• What to work on:
In the entries below, find the line with "DPL | 엘리자베스 2" and the line with "semestre letivo da"; give again those lines and every line between them, exactly.

---+---

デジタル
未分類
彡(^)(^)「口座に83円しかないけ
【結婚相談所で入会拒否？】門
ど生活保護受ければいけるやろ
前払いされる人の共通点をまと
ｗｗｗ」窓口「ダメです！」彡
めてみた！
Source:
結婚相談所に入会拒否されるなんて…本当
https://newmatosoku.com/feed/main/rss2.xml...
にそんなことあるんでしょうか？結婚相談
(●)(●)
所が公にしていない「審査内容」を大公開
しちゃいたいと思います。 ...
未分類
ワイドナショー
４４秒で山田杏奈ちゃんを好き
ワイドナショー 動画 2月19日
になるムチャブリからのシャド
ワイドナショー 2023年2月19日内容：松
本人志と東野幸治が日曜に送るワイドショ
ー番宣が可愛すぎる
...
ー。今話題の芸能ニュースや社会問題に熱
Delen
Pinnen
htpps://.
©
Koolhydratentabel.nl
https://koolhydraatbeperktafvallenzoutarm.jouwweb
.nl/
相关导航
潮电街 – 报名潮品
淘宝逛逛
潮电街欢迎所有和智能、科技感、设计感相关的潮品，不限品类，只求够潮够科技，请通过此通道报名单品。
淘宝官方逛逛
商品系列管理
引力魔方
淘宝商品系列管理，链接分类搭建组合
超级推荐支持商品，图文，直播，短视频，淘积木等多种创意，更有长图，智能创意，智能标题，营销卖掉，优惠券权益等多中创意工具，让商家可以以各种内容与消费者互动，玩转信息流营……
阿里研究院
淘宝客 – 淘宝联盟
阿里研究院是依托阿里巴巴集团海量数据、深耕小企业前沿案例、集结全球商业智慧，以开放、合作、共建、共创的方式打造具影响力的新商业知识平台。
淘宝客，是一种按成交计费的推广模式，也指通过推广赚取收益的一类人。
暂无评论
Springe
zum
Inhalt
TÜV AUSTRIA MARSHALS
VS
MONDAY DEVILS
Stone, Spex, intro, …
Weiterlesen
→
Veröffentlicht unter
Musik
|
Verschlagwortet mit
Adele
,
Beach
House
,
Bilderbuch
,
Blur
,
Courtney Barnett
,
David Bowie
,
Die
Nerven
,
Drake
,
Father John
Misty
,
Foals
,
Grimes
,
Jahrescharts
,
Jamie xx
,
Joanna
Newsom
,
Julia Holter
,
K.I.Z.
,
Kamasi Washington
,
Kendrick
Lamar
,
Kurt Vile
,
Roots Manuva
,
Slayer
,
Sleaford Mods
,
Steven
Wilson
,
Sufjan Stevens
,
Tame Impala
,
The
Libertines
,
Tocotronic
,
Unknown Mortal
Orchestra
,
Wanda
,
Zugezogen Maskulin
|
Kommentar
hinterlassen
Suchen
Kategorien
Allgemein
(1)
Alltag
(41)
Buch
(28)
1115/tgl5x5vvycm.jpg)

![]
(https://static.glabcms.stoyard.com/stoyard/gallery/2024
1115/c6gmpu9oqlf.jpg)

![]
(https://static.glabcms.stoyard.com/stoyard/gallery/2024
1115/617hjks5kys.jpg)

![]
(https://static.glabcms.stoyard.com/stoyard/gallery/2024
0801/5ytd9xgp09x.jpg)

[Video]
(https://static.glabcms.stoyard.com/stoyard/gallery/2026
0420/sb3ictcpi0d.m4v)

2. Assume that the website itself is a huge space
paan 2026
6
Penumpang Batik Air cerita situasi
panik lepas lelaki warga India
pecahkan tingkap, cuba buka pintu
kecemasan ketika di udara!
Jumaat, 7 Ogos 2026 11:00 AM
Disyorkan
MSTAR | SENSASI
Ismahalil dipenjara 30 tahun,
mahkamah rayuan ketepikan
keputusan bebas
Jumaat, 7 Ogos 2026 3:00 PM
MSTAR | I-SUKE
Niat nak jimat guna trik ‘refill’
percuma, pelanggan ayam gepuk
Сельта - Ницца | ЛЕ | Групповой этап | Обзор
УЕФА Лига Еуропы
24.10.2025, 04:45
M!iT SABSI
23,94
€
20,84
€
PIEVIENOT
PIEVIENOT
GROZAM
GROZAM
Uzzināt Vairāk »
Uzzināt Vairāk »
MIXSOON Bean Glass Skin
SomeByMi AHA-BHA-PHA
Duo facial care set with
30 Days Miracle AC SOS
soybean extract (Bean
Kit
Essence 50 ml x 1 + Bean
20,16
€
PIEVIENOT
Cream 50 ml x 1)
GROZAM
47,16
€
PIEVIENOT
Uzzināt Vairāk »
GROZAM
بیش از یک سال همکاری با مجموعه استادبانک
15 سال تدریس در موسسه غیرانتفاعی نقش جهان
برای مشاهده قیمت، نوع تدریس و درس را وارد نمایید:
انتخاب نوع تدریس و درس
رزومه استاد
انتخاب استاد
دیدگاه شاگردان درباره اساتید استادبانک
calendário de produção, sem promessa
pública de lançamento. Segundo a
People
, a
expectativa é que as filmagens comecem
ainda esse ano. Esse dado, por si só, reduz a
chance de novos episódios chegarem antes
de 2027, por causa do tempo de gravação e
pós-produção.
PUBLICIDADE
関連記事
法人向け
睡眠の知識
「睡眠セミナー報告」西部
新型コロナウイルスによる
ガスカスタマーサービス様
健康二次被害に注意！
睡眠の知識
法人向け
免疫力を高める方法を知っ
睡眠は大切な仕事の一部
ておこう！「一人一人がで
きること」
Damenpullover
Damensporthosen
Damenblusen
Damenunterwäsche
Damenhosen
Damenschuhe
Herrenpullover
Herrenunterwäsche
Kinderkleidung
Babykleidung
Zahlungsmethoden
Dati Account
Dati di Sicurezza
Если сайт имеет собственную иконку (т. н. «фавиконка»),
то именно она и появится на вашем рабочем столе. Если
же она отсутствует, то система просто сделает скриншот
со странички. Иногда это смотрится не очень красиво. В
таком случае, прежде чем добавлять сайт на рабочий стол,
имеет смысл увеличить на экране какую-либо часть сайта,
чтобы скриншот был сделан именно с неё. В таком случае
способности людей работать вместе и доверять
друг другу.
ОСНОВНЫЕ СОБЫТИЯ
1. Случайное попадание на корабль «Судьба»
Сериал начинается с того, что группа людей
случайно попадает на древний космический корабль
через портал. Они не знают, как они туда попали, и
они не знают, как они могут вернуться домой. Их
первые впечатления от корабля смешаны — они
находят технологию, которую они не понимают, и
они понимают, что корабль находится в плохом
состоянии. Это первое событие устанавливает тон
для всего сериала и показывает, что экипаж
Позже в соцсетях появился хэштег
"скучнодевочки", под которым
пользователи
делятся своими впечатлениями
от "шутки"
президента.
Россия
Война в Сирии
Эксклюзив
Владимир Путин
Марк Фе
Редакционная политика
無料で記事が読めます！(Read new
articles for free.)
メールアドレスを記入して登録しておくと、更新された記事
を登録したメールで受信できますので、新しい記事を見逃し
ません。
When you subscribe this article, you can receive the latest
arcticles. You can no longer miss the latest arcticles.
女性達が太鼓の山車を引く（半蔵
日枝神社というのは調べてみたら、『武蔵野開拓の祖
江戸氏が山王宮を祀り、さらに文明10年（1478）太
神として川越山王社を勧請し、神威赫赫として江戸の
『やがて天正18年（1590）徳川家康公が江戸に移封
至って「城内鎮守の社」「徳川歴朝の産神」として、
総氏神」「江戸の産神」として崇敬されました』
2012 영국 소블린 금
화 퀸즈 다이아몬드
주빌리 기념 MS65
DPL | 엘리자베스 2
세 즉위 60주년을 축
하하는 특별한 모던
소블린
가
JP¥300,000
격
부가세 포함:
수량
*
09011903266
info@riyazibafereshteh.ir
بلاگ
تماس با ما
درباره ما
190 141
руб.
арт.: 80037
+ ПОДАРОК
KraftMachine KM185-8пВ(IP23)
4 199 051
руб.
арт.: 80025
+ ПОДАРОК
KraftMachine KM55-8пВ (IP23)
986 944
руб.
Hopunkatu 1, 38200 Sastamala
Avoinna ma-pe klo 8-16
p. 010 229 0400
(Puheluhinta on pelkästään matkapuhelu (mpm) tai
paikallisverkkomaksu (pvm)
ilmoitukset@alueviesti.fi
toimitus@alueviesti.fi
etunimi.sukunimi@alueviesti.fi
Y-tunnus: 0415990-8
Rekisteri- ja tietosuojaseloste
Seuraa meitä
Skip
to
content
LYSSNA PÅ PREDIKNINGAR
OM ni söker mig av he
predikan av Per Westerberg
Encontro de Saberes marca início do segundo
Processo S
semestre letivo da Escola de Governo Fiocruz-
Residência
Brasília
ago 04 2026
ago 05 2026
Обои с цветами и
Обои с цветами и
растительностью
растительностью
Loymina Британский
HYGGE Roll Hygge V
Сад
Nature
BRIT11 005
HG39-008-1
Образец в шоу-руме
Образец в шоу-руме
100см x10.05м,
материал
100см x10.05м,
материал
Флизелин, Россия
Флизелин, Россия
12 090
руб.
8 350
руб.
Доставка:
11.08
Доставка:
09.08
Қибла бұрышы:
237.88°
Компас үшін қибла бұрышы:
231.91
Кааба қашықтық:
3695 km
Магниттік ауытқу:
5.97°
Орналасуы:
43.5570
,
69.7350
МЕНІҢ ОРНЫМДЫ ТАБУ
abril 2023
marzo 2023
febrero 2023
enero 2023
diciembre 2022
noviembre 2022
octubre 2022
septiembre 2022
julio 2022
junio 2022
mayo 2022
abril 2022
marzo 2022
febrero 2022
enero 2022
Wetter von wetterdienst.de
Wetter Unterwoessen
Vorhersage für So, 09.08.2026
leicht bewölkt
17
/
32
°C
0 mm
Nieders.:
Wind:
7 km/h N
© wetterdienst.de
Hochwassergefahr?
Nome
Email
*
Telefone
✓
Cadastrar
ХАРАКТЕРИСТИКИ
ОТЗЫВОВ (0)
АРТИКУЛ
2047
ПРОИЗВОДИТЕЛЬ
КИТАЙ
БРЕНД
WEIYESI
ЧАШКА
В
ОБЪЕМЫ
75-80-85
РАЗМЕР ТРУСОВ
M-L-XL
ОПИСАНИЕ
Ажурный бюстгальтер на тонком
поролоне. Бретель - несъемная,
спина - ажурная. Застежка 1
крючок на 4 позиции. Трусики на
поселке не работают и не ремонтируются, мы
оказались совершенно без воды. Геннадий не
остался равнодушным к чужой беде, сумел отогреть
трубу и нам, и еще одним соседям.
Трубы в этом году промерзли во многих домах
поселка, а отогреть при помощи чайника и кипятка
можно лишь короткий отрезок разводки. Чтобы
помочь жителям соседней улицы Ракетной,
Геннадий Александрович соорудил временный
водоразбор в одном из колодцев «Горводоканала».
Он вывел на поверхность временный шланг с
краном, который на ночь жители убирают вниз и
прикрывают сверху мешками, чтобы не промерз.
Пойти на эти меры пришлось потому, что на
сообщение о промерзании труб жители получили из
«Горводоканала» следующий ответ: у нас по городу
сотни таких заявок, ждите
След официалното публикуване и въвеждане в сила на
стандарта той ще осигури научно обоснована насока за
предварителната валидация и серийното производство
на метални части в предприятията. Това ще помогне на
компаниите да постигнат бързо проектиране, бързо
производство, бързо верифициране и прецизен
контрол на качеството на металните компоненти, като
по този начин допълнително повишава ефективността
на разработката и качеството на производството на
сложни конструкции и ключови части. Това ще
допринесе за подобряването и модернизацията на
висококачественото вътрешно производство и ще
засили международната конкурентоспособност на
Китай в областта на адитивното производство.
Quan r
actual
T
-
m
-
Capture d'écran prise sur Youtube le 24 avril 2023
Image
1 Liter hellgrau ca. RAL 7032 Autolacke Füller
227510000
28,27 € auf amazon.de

---+---

• Expected output:
DPL | 엘리자베스 2
세 즉위 60주년을 축
하하는 특별한 모던
소블린
가
JP¥300,000
격
부가세 포함:
수량
*
09011903266
info@riyazibafereshteh.ir
بلاگ
تماس با ما
درباره ما
190 141
руб.
арт.: 80037
+ ПОДАРОК
KraftMachine KM185-8пВ(IP23)
4 199 051
руб.
арт.: 80025
+ ПОДАРОК
KraftMachine KM55-8пВ (IP23)
986 944
руб.
Hopunkatu 1, 38200 Sastamala
Avoinna ma-pe klo 8-16
p. 010 229 0400
(Puheluhinta on pelkästään matkapuhelu (mpm) tai
paikallisverkkomaksu (pvm)
ilmoitukset@alueviesti.fi
toimitus@alueviesti.fi
etunimi.sukunimi@alueviesti.fi
Y-tunnus: 0415990-8
Rekisteri- ja tietosuojaseloste
Seuraa meitä
Skip
to
content
LYSSNA PÅ PREDIKNINGAR
OM ni söker mig av he
predikan av Per Westerberg
Encontro de Saberes marca início do segundo
Processo S
semestre letivo da Escola de Governo Fiocruz-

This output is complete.